Quanto accaduto spinge a un’analisi di come la situazione è stata affrontata finora e come dovrà esserlo nel prossimo futuro. E il dibattito in corso sulla mozione della Lega per installare una grata sotto il portico dei senzatetto porta a galla due anime diverse el lontane della città, in quale modo ben rappresentate da Olivia Molteni Piro e da Alessandra Locatelli.

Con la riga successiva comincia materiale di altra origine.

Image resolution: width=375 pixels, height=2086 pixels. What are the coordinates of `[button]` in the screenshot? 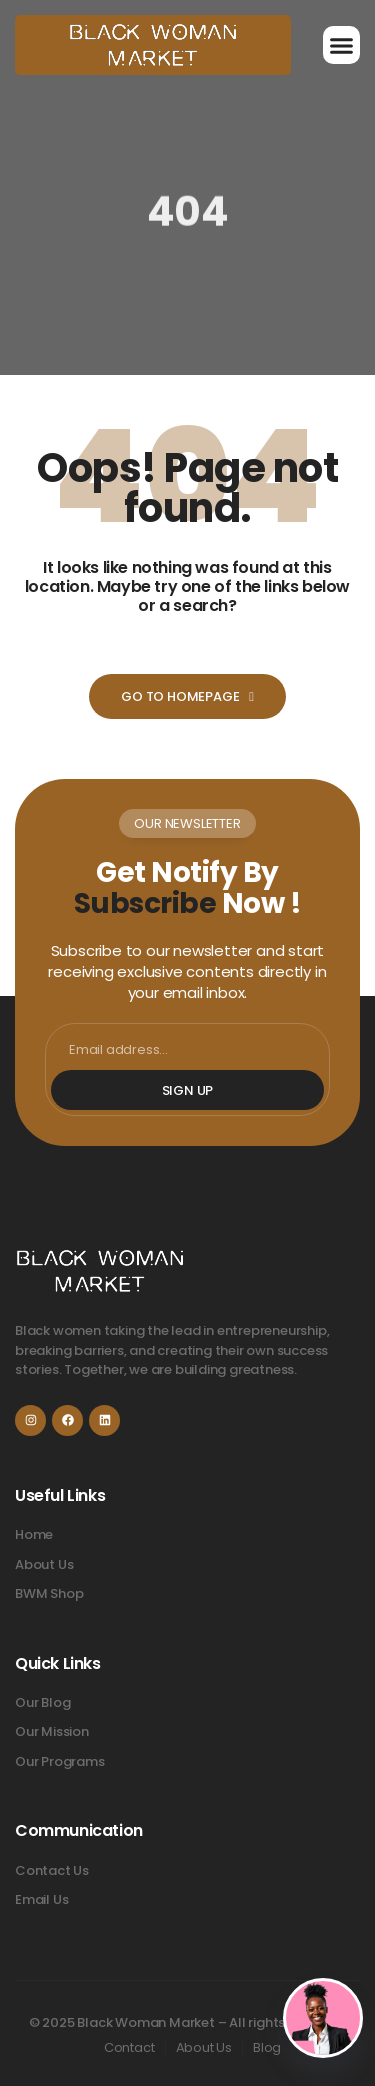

“Chi crede di risolvere la situazione con delle inferriate che inibiscono l’accesso a San Francesco cerca solo un palliativo all’apertura del dormitorio che però, lo preciso, deve essere di più di un luogo dove dormire e lavarsi – commenta Olivia Molteni Piro, volto storico del volontariato comasco e internazionale – Se le persone non potranno più stare sotto i portici si sposteranno altrove e continueranno a vagare per la città. In una struttura di accoglienza organizzata questi soggetti potrebbero trovare figure professionali che diano loro assistenza e un percorso da seguire”.

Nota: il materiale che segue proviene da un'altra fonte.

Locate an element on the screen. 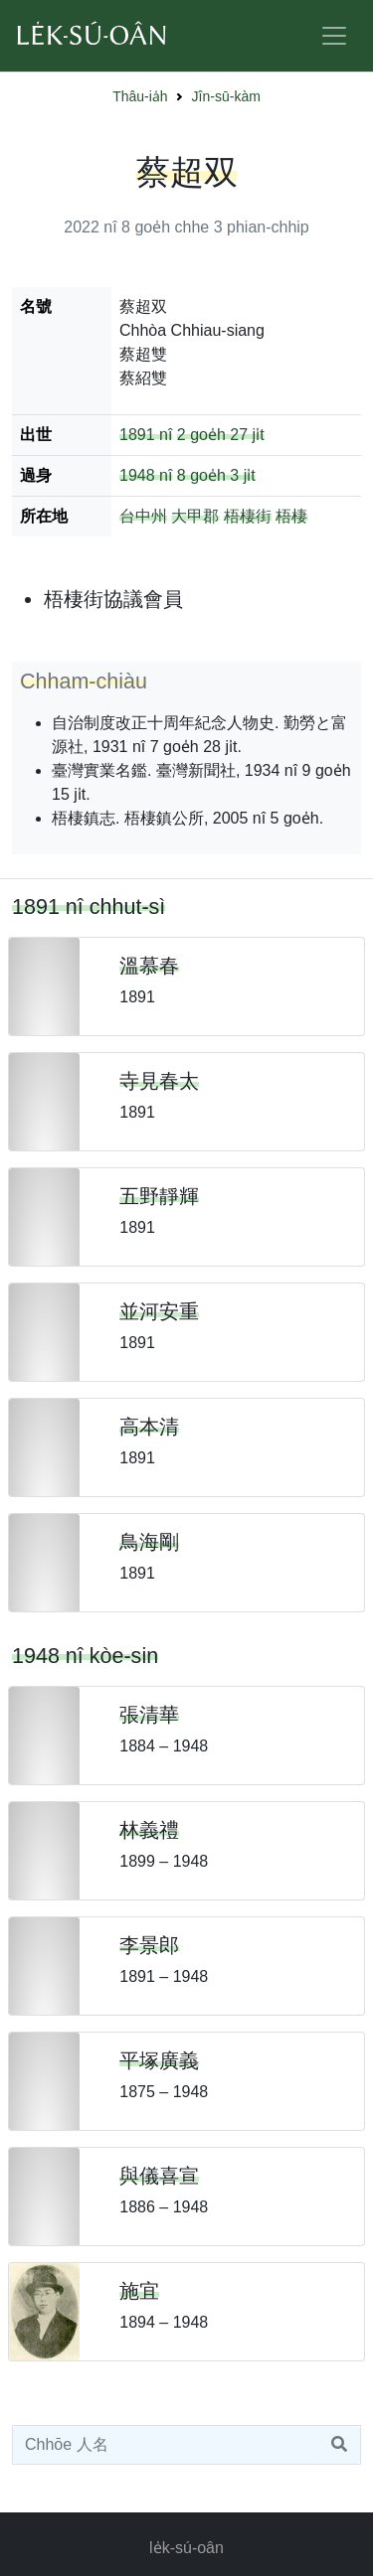 The width and height of the screenshot is (373, 2576). [Toggle navigation] is located at coordinates (334, 36).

Per i detrattori del dormitorio – Lega in primis – non possono però essere accolti gli irregolari e quindi il problema sarebbe risolto solo in minima parte.

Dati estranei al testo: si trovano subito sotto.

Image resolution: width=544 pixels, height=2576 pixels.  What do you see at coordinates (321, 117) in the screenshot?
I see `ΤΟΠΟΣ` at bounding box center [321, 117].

“Partiamo dal presupposto che sono tutti esseri umani – sottolinea Piro – ma per evitare di essere tacciata come buonista entro nel merito. Non possiamo contravvenire alla legge ospitando irregolari ma cosa accade se è lo Stato a non rispettare le sue regole? Ai cosiddetti irregolari viene dato un foglio di via e poi tutti se ne dimenticano, sperando tornino al loro Paese da soli e invece restano sul territorio. E dobbiamo essere noi volontari a distinguere tra regolari o meno? Noi accogliamo, aiutiamo senza nasconderci dietro un dito e le cose funzionerebbero se lo Stato organizzasse i rimpatri in sicurezza come dice”.

Dal canto suo è di tutt’altro avviso la deputata comasca del Carroccio Alessandra Locatelli. “A maggior ragione dopo quanto accaduto a don Roberto, gli allarmi lanciati dalla Lega sono fondati – sottolinea l’ex Ministro comasco – E’ ovvio che con le grate non risolviamo in modo definitivo perché solo il Governo può bloccare gli sbarchi ma con esse diamo un segnale forte che tutta la città chiede”.
E aggiunge: “La città deve scoraggiare il più possibile nuovi arrivi come può. I clandestini devono essere espulsi e non devono essere confusi con i senzatetto. Si tratta di due problemi diversi. San Rocco è stata più volte segnalata, anche a me personalmente, da cittadini esasperati che avevano paura. Io ho fatto ciò che ho potuto con alcune azioni ma non possiamo permettere che ciò che è successo a don Roberto si ripeta”.